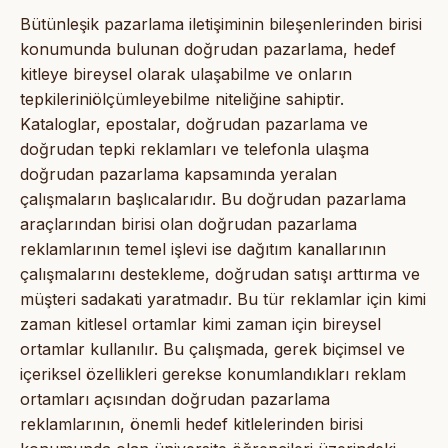
Bütünleşik pazarlama iletişiminin bileşenlerinden birisi
konumunda bulunan doğrudan pazarlama, hedef
kitleye bireysel olarak ulaşabilme ve onların
tepkileriniölçümleyebilme niteliğine sahiptir.
Kataloglar, epostalar, doğrudan pazarlama ve
doğrudan tepki reklamları ve telefonla ulaşma
doğrudan pazarlama kapsamında yeralan
çalışmaların başlıcalarıdır. Bu doğrudan pazarlama
araçlarından birisi olan doğrudan pazarlama
reklamlarının temel işlevi ise dağıtım kanallarının
çalışmalarını destekleme, doğrudan satışı arttırma ve
müşteri sadakati yaratmadır. Bu tür reklamlar için kimi
zaman kitlesel ortamlar kimi zaman için bireysel
ortamlar kullanılır. Bu çalışmada, gerek biçimsel ve
içeriksel özellikleri gerekse konumlandıkları reklam
ortamları açısından doğrudan pazarlama
reklamlarının, önemli hedef kitlelerinden birisi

● ● ● ●

» Exercise brief:
In the answer, the entries should be restated verbatim, with all pictures omitted.

» Exercise answer:
Bütünleşik pazarlama iletişiminin bileşenlerinden birisi
konumunda bulunan doğrudan pazarlama, hedef
kitleye bireysel olarak ulaşabilme ve onların
tepkileriniölçümleyebilme niteliğine sahiptir.
Kataloglar, epostalar, doğrudan pazarlama ve
doğrudan tepki reklamları ve telefonla ulaşma
doğrudan pazarlama kapsamında yeralan
çalışmaların başlıcalarıdır. Bu doğrudan pazarlama
araçlarından birisi olan doğrudan pazarlama
reklamlarının temel işlevi ise dağıtım kanallarının
çalışmalarını destekleme, doğrudan satışı arttırma ve
müşteri sadakati yaratmadır. Bu tür reklamlar için kimi
zaman kitlesel ortamlar kimi zaman için bireysel
ortamlar kullanılır. Bu çalışmada, gerek biçimsel ve
içeriksel özellikleri gerekse konumlandıkları reklam
ortamları açısından doğrudan pazarlama
reklamlarının, önemli hedef kitlelerinden birisi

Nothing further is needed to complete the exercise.